Togo’s Ruling Party Wins a Majority in Parliament, Likely Keeping a Dynasty in Power
FILE - Togo’s President, Faure Gnassingbé, centre, looks on, prior to the start of the ECOWAS meeting, in Abuja, Nigeria, Saturday, Feb. 24, 2024. Togolese voters headed to the polls on Monday, April 29, 2024, to vote in the country’s parliamentary elections that will test support for a proposed new constitution that would scrap future presidential elections and give lawmakers the power to choose the president instead. (AP Photo/Gbemiga Olamikan, File)
BY ERICK KAGLAN
11:46 AM EDT, May 5, 2024
LOME, Togo (AP) — Togo’s ruling party has won a majority of seats in the West African nation’s parliament, the election commission said as it announced provisional results of last week’s vote that was rejected by the opposition as part of a move to extend President Faure Gnassingbe’s tenure.
The provisional results late Saturday showed the ruling Union for the Republic (UNIR) party won 108 out of 113 seats in the vote that tested support for a proposed new constitution that would scrap presidential elections and give lawmakers the power to choose the president.
The new constitutional provision provides for a presidential tenure of four years with a two-term limit. It makes it likely that 57-year-old Gnassingbe — in power since 2005 — would be reelected by the new parliament when his mandate expires in 2025, and could stay in power until 2033.

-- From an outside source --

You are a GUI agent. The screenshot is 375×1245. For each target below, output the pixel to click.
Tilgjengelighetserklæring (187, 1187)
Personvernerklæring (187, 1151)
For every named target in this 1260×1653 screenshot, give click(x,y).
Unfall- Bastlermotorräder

“The Togolese have spoken clearly in our favor,” Gilbert Bawara, a ruling party spokesman, told The Associated Press.
Both the opposition and religious leaders have called for protests after they rejected the legislation passed by lawmakers in March after their mandate expired.
The West African nation has been ruled by the same family for 57 years, initially by Eyadema Gnassingbe and then his son. Faure Gnassingbe took office after elections that the opposition described as a sham. The opposition says the proposed new constitution makes it likely that Gnassingbe will stay on when his mandate expires in 2025.

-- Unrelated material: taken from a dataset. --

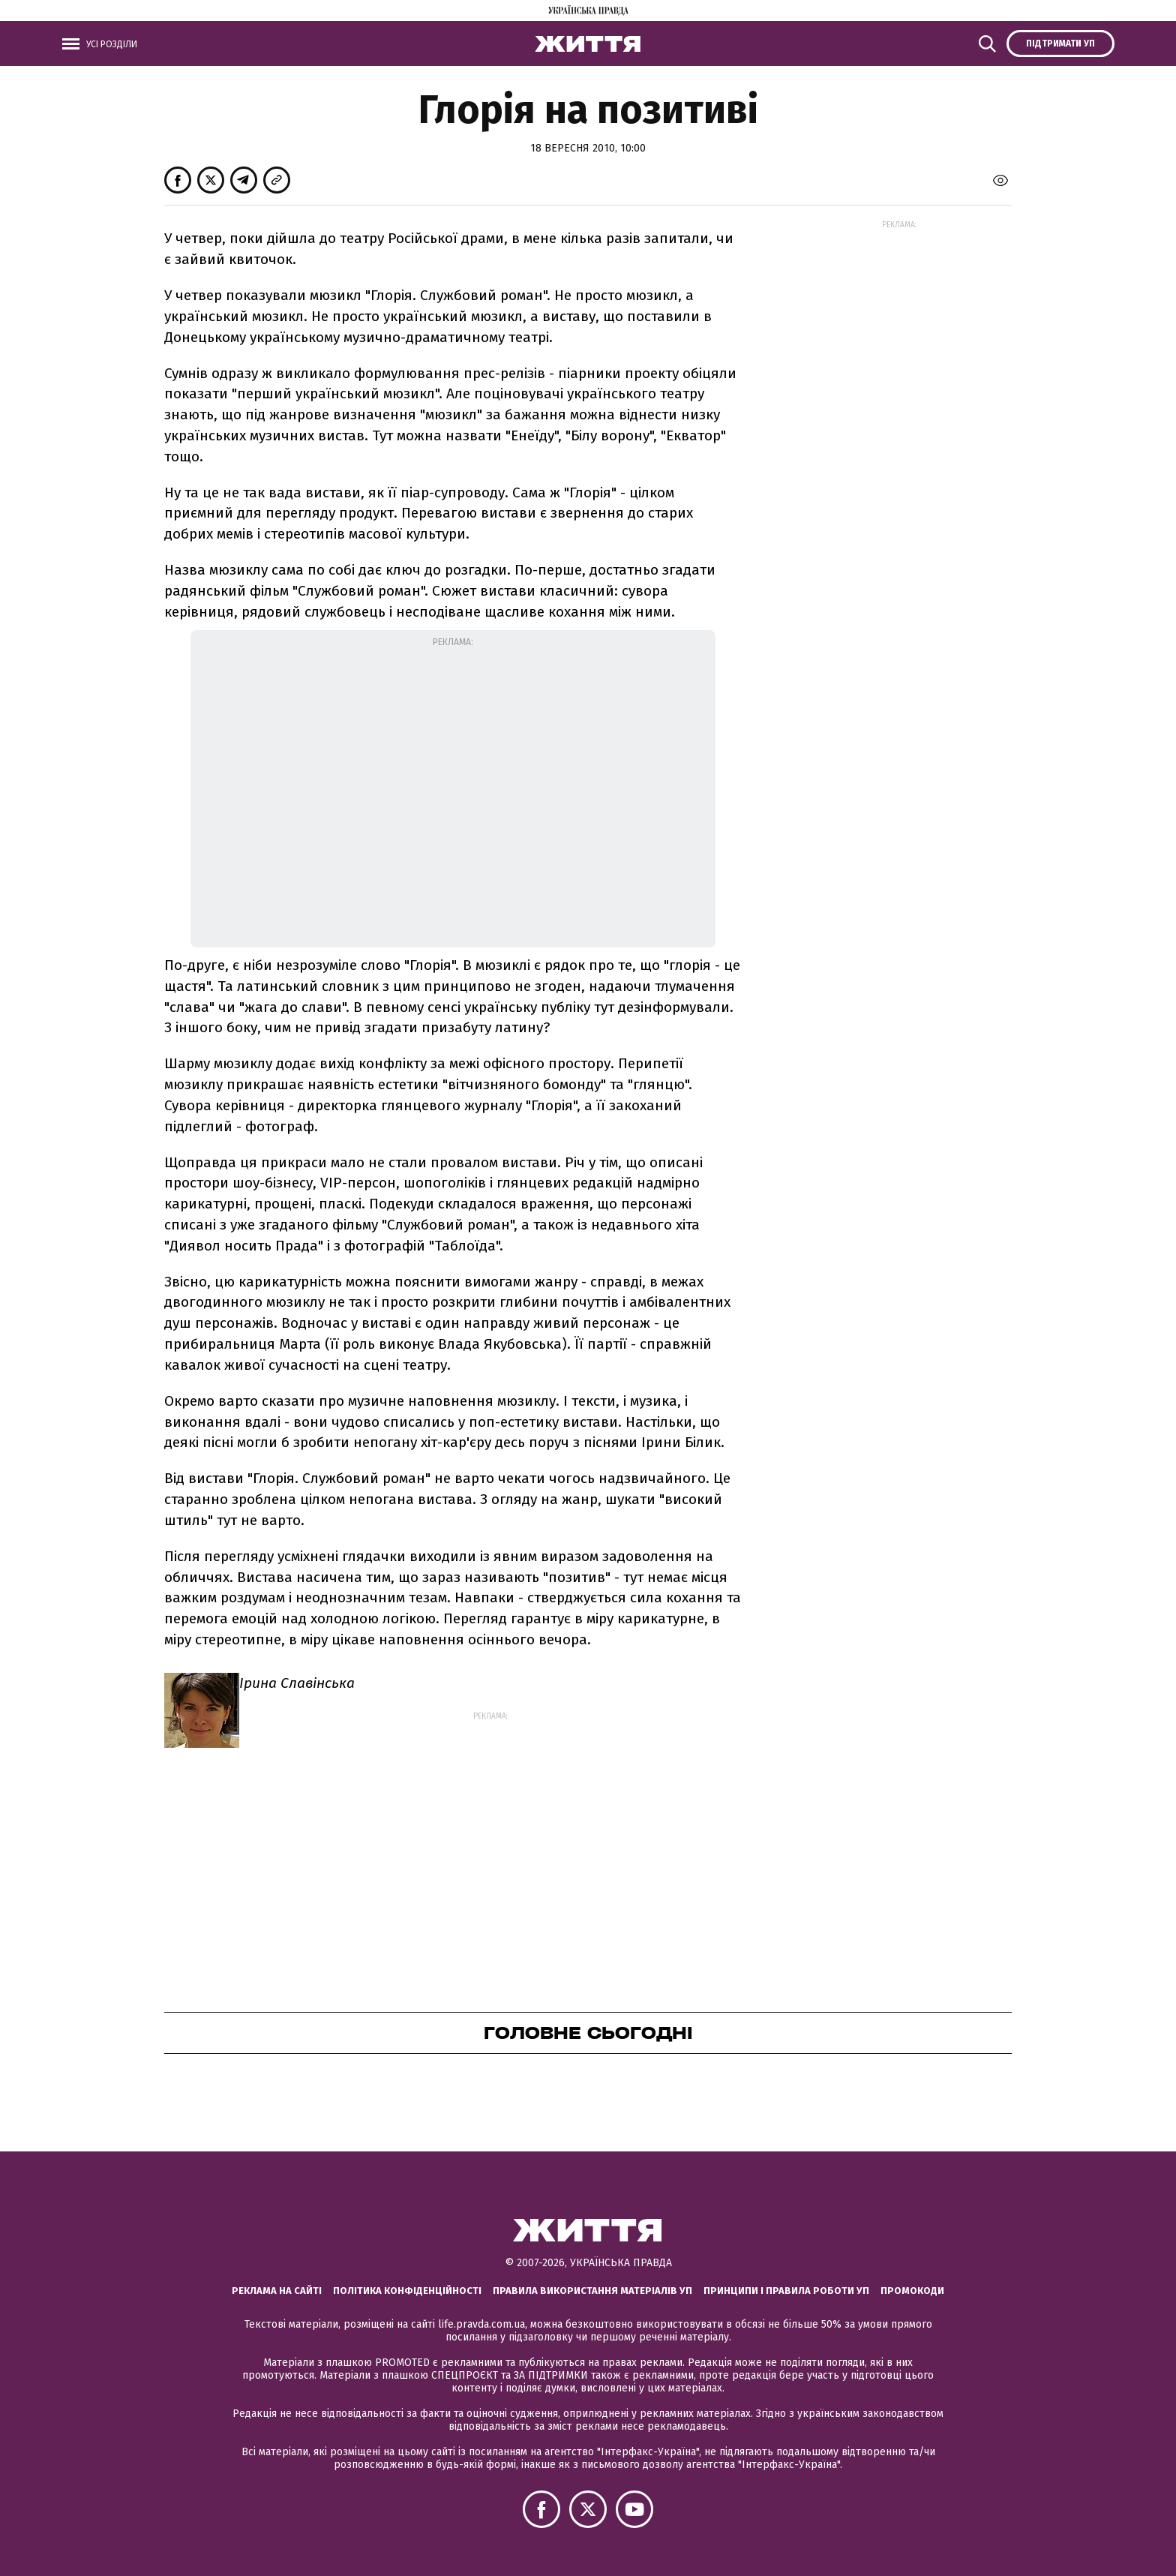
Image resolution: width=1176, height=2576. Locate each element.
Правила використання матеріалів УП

Nearly half of Togo’s 8.8 million people were registered to vote in the election that had been previously postponed on at least two occasions amid controversies over the new legislation.
An opposition party spokesman, Eric Dupuy, told the AP there was no “real opposition” in the parliamentary vote. “What’s happening in Togo is akin to North Korea,” he said.
Analysts also raised concerns about that the election did not meet voters’ expectations.
In some places like the capital of Lome, turnout was as low as 33% while it was up to 97% in the ruling party’s strongholds in the north.